Posted by on Feb 14, 2018 in Events, Piano Academy, Piano Lessons | 0 comments

Using Slow Practice Before a Piano Recital

Our February recitals are coming up, so we’ve been hearing lots of practice performances around the Academy lately! Students and parents sometimes ask us, “What’s the best way to prepare for a piano recital?” Of course, there are lots of great answers, but one that sometimes gets overlooked is slow practice.

Why use this strategy?

  1. It improves accuracy, by keeping the fingers from “running away” with the music
  2. Slow practice aids memory: If you can remember every note at both slow and fast tempos, there is less chance of a memory slip!
  3. This helps you practice phrasing and dynamics – your brain can work faster than your fingers to plan a beautiful crescendo or decrescendo, execute flawless voicing and phrase-endings.
  4. To counter nerves, which will naturally make you play faster!
  5. Because it’s what Rachmaninoff would do – no, seriously!

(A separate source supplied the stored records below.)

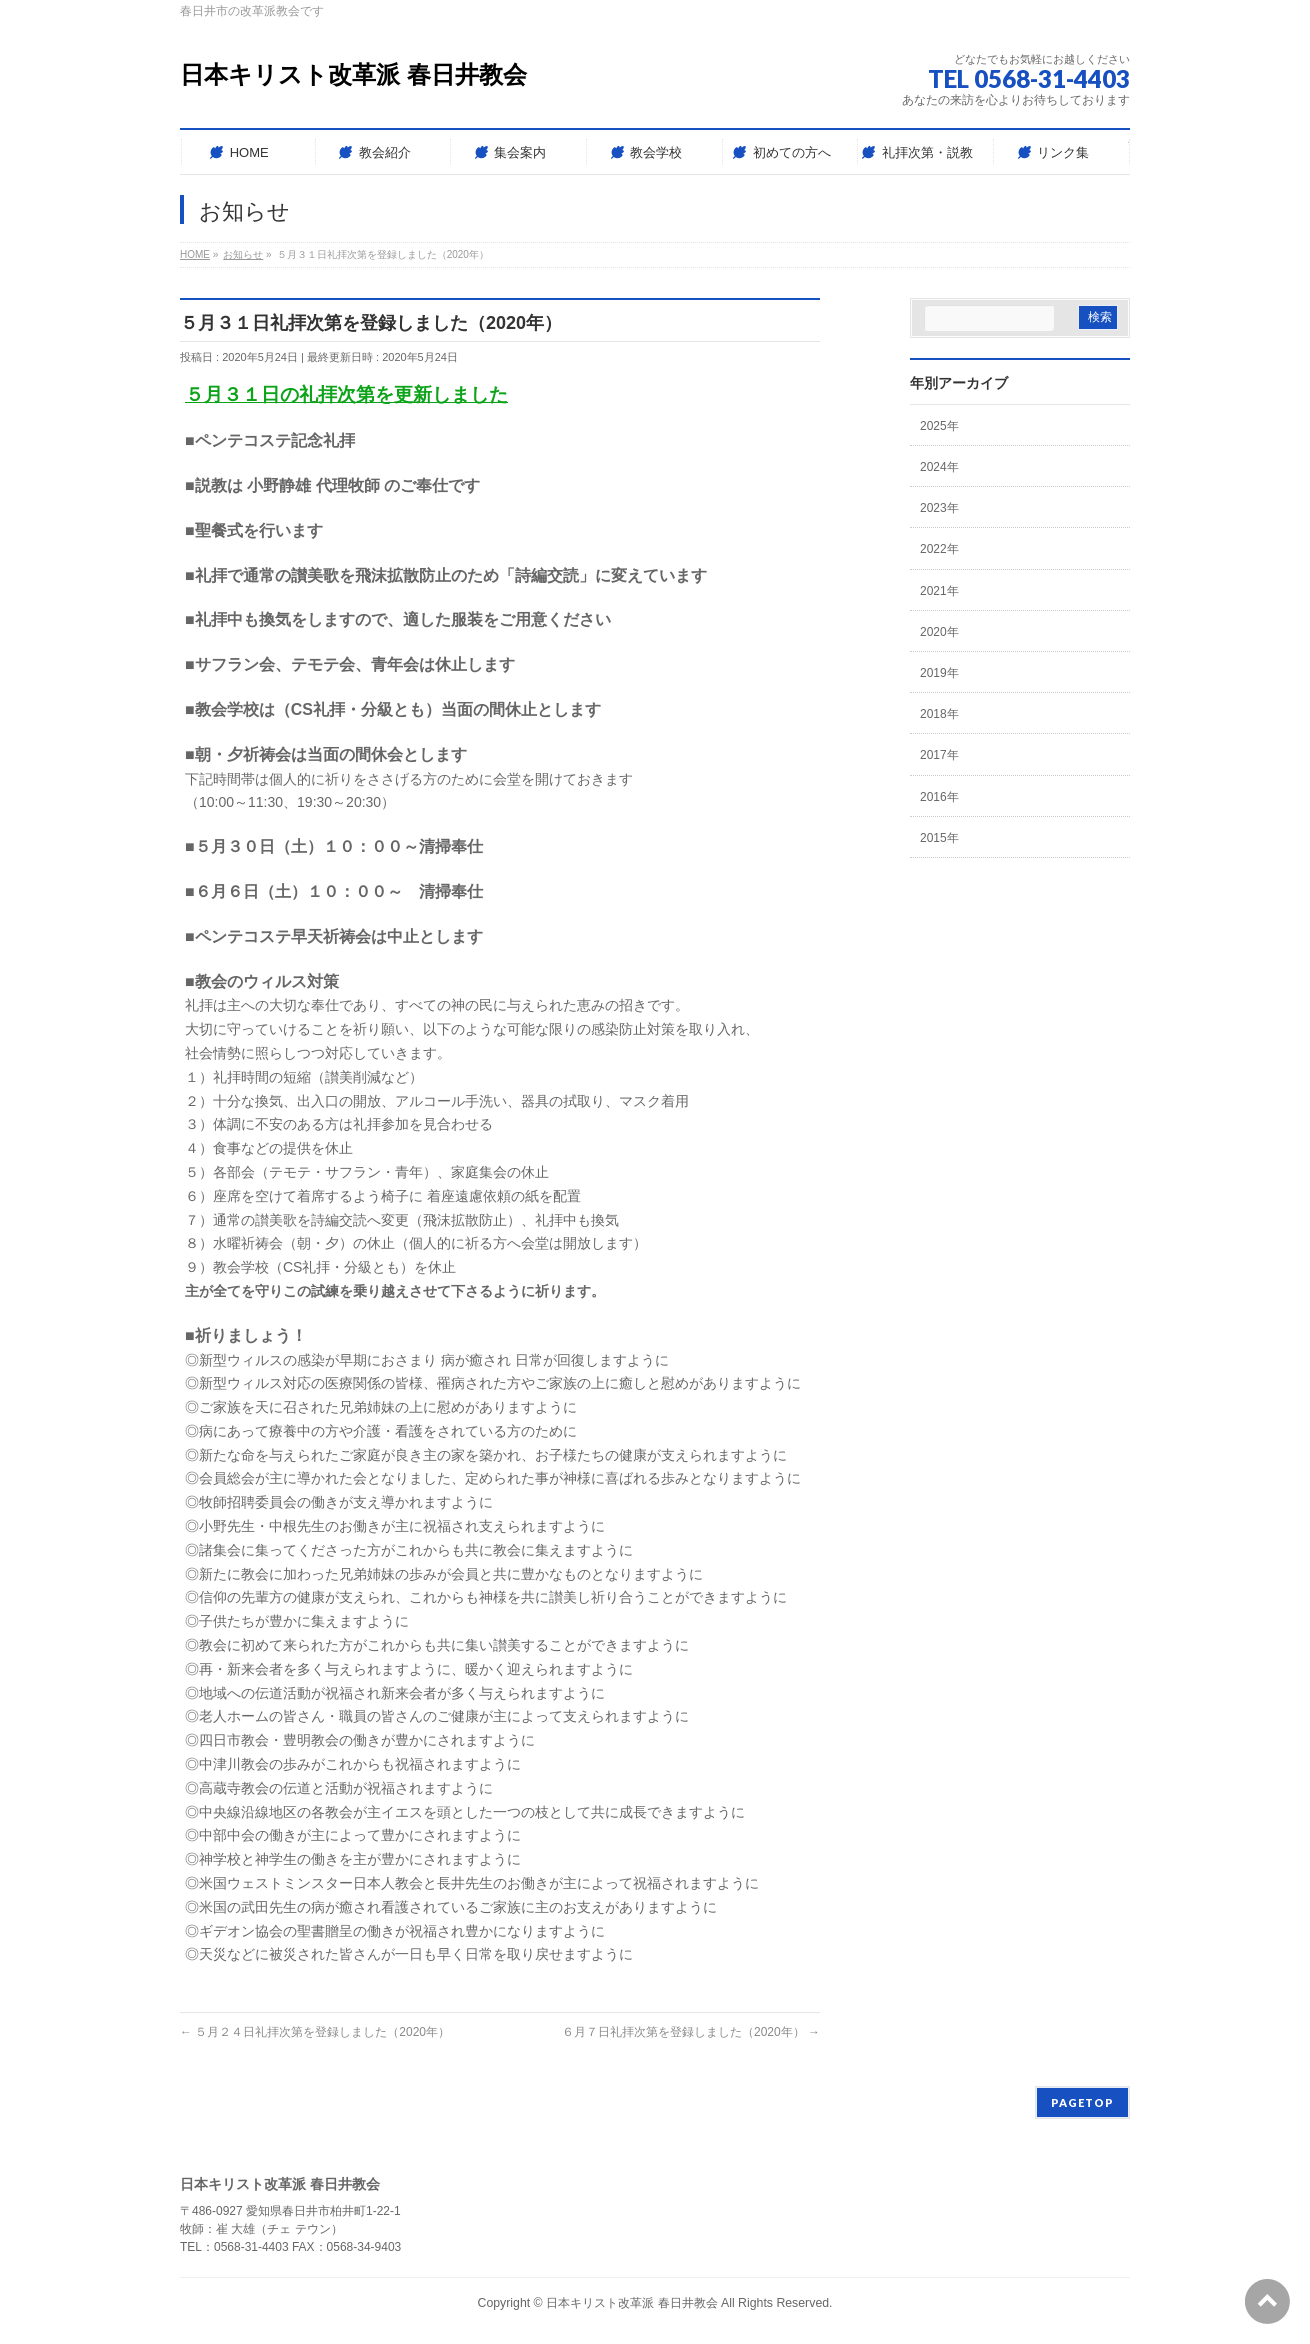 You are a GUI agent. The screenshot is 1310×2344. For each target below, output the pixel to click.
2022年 (939, 549)
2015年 (939, 838)
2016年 (939, 797)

Check out this quote from a pianist who studied with Rachmaninoff himself:

Rachmaninov was a dedicated and driven perfectionist. He worked incessantly, with infinite patience. Once I had an appointment to spend an afternoon with him in Hollywood. Arriving at the designated hour of twelve, I heard an occasional piano sound as I approached the cottage. I stood outside the door, unable to believe my ears. Rachmaninov was practising Chopin’s etude in thirds, but at such a snail’s pace that it took me a while to recognise it be- cause so much time elapsed between one finger stroke and the next. Fascinated, I clocked this re- markable exhibition: twenty seconds per bar was his pace for almost an hour while I waited riveted to the spot, quite unable to ring the bell. Perhaps this way of developing and maintaining an unerring mechanism accounted for his bitter sarcasm toward colleagues who practised their programmes ‘once over lightly’ between concerts. (Chasins, Abram. 1967. Speaking of Pianists. New York: Knopf, 44.)

Try playing your recital piece alternately at a slow/medium tempo, then at performance tempo. Doing this with and without music will help reinforce your memory and improve your confidence during the performance, especially for fast songs.

Be sure to perform for friends and family a few times before Saturday, and most importantly: have fun!